## What is required:
Print each entry again exactly as written, and keep the pictures out.
++++
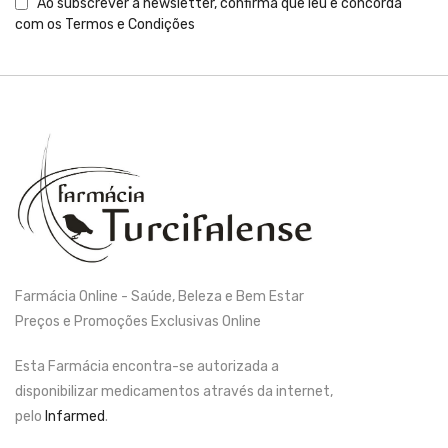
Ao subscrever a newsletter, confirma que leu e concorda
com os
Termos e Condições
Farmácia Online - Saúde, Beleza e Bem Estar
Preços e Promoções Exclusivas Online
Esta Farmácia encontra-se autorizada a
disponibilizar medicamentos através da internet,
pelo
Infarmed
.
++++
## Solution for this task:
Ao subscrever a newsletter, confirma que leu e concorda
com os
Termos e Condições
Farmácia Online - Saúde, Beleza e Bem Estar
Preços e Promoções Exclusivas Online
Esta Farmácia encontra-se autorizada a
disponibilizar medicamentos através da internet,
pelo
Infarmed
.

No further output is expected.